**What needs to be done**. For this exercise, copy all the data exactly and include none of the pictures.
-- Opening Marker --
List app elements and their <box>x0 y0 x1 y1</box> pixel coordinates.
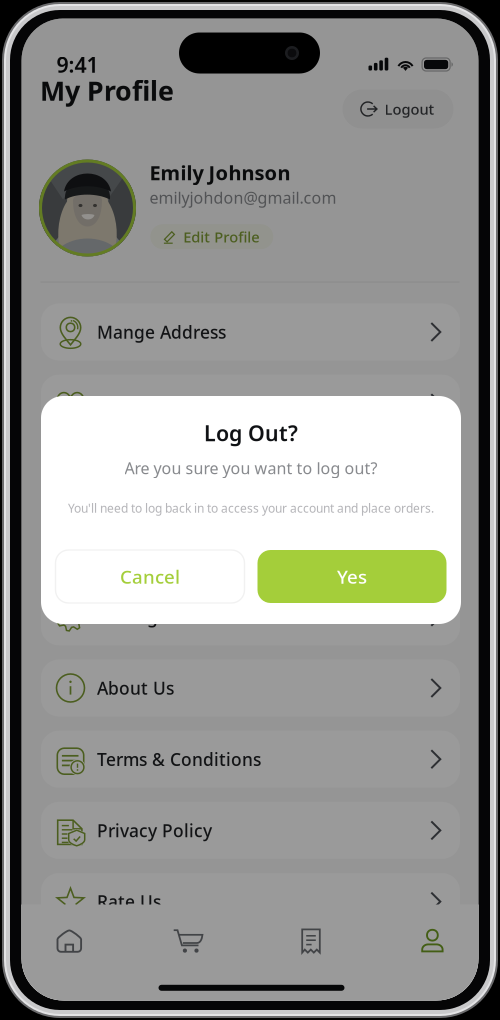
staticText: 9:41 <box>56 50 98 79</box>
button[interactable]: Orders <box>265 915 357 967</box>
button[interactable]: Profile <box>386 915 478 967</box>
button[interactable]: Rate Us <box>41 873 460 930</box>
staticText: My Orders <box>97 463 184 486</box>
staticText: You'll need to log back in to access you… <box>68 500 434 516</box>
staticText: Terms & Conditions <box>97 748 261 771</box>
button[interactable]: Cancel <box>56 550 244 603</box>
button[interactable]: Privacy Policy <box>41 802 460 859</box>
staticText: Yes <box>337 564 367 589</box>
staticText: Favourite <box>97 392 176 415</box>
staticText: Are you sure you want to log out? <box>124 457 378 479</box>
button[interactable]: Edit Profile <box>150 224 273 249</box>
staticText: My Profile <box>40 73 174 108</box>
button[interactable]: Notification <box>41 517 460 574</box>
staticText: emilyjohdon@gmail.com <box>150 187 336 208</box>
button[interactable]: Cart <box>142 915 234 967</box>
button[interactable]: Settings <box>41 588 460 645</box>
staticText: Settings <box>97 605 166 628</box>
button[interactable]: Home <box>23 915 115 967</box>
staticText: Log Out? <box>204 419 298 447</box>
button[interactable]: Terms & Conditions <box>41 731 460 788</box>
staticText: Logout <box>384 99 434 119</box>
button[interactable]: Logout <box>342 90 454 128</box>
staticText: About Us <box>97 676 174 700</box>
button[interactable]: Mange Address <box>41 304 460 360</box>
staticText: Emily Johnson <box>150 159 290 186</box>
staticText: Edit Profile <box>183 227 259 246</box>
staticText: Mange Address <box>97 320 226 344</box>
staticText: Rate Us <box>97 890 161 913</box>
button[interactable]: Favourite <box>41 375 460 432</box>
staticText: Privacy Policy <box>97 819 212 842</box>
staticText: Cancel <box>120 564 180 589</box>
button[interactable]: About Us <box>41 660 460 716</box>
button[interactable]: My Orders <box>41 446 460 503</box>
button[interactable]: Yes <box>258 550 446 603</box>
-- Closing Marker --
**Result of the exercise**.
List app elements and their <box>x0 y0 x1 y1</box> pixel coordinates.
staticText: 9:41 <box>56 50 98 79</box>
button[interactable]: Orders <box>265 915 357 967</box>
button[interactable]: Profile <box>386 915 478 967</box>
button[interactable]: Rate Us <box>41 873 460 930</box>
staticText: My Orders <box>97 463 184 486</box>
staticText: You'll need to log back in to access you… <box>68 500 434 516</box>
staticText: Terms & Conditions <box>97 748 261 771</box>
button[interactable]: Cancel <box>56 550 244 603</box>
button[interactable]: Privacy Policy <box>41 802 460 859</box>
staticText: Yes <box>337 564 367 589</box>
staticText: Favourite <box>97 392 176 415</box>
staticText: Are you sure you want to log out? <box>124 457 378 479</box>
button[interactable]: Edit Profile <box>150 224 273 249</box>
staticText: My Profile <box>40 73 174 108</box>
button[interactable]: Notification <box>41 517 460 574</box>
staticText: emilyjohdon@gmail.com <box>150 187 336 208</box>
button[interactable]: Cart <box>142 915 234 967</box>
button[interactable]: Settings <box>41 588 460 645</box>
staticText: Settings <box>97 605 166 628</box>
button[interactable]: Home <box>23 915 115 967</box>
staticText: Log Out? <box>204 419 298 447</box>
button[interactable]: Terms & Conditions <box>41 731 460 788</box>
staticText: Logout <box>384 99 434 119</box>
button[interactable]: Logout <box>342 90 454 128</box>
staticText: About Us <box>97 676 174 700</box>
button[interactable]: Mange Address <box>41 304 460 360</box>
staticText: Emily Johnson <box>150 159 290 186</box>
staticText: Edit Profile <box>183 227 259 246</box>
staticText: Mange Address <box>97 320 226 344</box>
staticText: Rate Us <box>97 890 161 913</box>
button[interactable]: Favourite <box>41 375 460 432</box>
staticText: Privacy Policy <box>97 819 212 842</box>
staticText: Cancel <box>120 564 180 589</box>
button[interactable]: About Us <box>41 660 460 716</box>
button[interactable]: My Orders <box>41 446 460 503</box>
button[interactable]: Yes <box>258 550 446 603</box>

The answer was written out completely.